I chose to handle procrastination in reverse order since many people don’t consider procrastination to be a serious problem. They fail to recognize the long-term physical, social, emotional, and spiritual toll habitual procrastination can have on themselves, and in so doing they resemble people who, though sick, are unaware of the sickness, only to have to deal with the consequences of the sickness when it is too late.
In other words, procrastination, the guilty feelings about failing to do what we intended to do, arise from poor judgment, poor self-control, and a failure to face squarely our own problems.
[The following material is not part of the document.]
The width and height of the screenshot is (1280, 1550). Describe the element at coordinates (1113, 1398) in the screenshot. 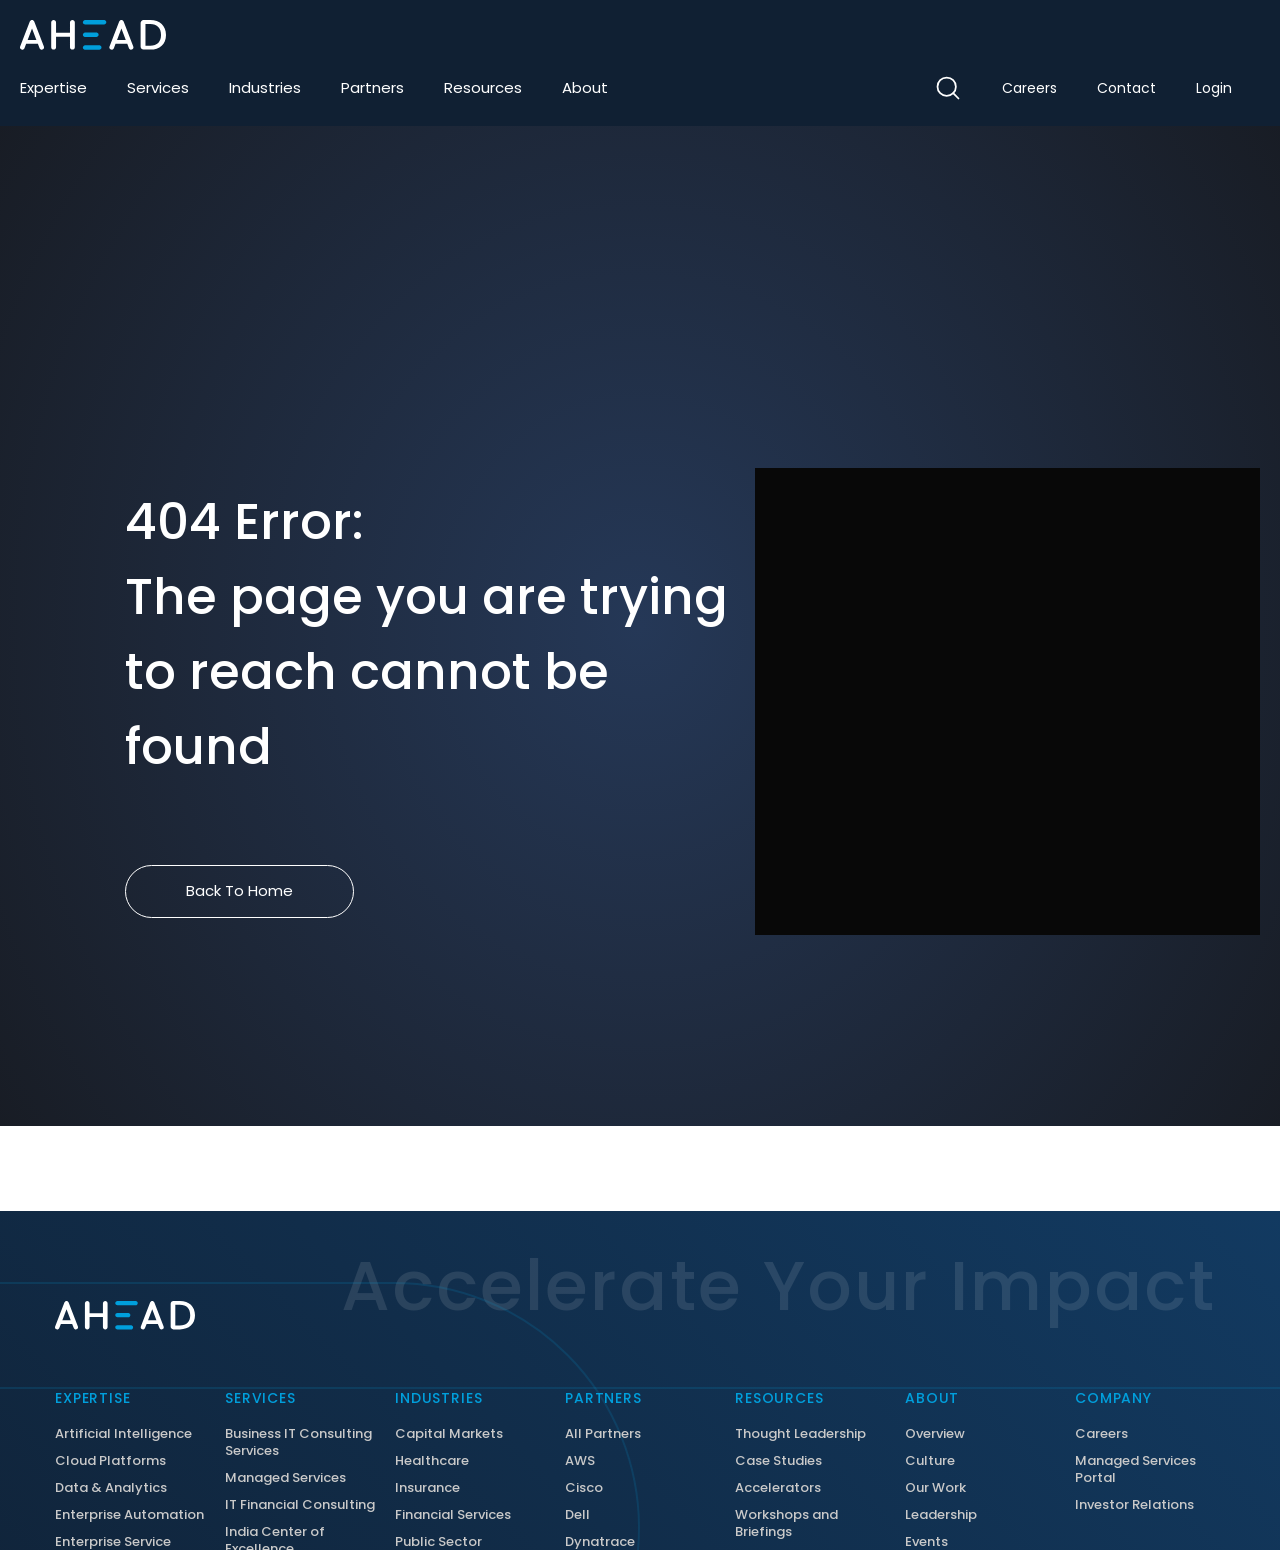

In spiritual terms, we could say there is a lack of discernment, asceticism, and courage.
When we are tired, we become less aware of ourselves and what we are doing. When we are anxious, we are too worried about the future to be concerned with controlling ourselves in the present. When we are depressed, we are often so wrapped up in our past failures that present goals, such as self-control, seem pointless.
"Put simply, impulsivity, that quintessentially corrupted power of choice, is related to sin, to missing the mark. The remembrance of irrational pleasure (παρὰ λόγον ἡδονή) and the pursuit of irrational pleasure, however, always bring the pain of regret that those who are impulsive know so well."
This God-bestowed gift of patience is required to no longer be subject to the impulsive desires swirling in our hearts. Patience affords us the opportunity to break out of the gratification-filled desires of the present and reflect upon both similar past actions and the future consequences of potential impulsive acts. In that sacred space created by holy patience, we can find another luminous path leading not to the object of our impulse, but to Christ Himself.
In our ever-changing, fast-paced contemporary world that rewards Type-A aggressive behavior and a results-oriented lifestyle, impulsivity can become our default mode for interacting with the world. This “ready-fire-aim” approach to life can be framed as quick reflexes and speedy adaptation needed for success and getting ahead. Of course, if one’s gut reactions are wrong, that same approach can be one’s ruin.